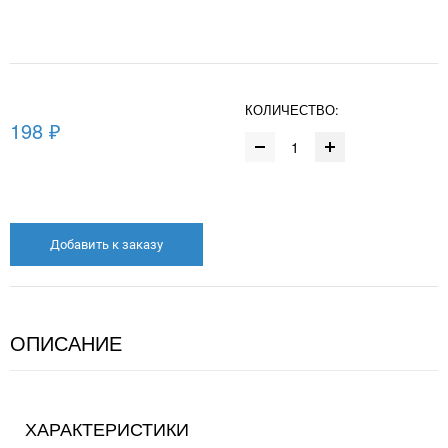
КОЛИЧЕСТВО:
198 ₽
Добавить к заказу
ОПИСАНИЕ
ХАРАКТЕРИСТИКИ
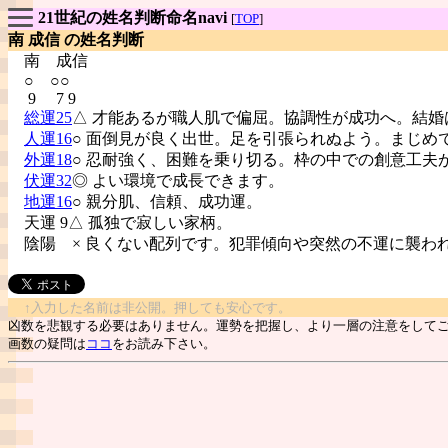
21世紀の姓名判断命名navi
[
TOP
]
南 成信 の姓名判断
南
成信
○ ○○
9 7 9
総運25
△ 才能あるが職人肌で偏屈。協調性が成功へ。結婚
人運16
○ 面倒見が良く出世。足を引張られぬよう。まじめ
外運18
○ 忍耐強く、困難を乗り切る。枠の中での創意工夫
伏運32
◎ よい環境で成長できます。
地運16
○ 親分肌、信頼、成功運。
天運 9△ 孤独で寂しい家柄。
陰陽
× 良くない配列です。犯罪傾向や突然の不運に襲わ
↑入力した名前は非公開。押しても安心です。
凶数を悲観する必要はありません。運勢を把握し、より一層の注意をして
画数の疑問は
ココ
をお読み下さい。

- _DIRECTIONS_: Could the material above be given again exactly, pictures excluded?

- _ANSWER SPACE_:
КОЛИЧЕСТВО:
198 ₽
Добавить к заказу
ОПИСАНИЕ
ХАРАКТЕРИСТИКИ
21世紀の姓名判断命名navi
[
TOP
]
南 成信 の姓名判断
南
成信
○ ○○
9 7 9
総運25
△ 才能あるが職人肌で偏屈。協調性が成功へ。結婚
人運16
○ 面倒見が良く出世。足を引張られぬよう。まじめ
外運18
○ 忍耐強く、困難を乗り切る。枠の中での創意工夫
伏運32
◎ よい環境で成長できます。
地運16
○ 親分肌、信頼、成功運。
天運 9△ 孤独で寂しい家柄。
陰陽
× 良くない配列です。犯罪傾向や突然の不運に襲わ
↑入力した名前は非公開。押しても安心です。
凶数を悲観する必要はありません。運勢を把握し、より一層の注意をして
画数の疑問は
ココ
をお読み下さい。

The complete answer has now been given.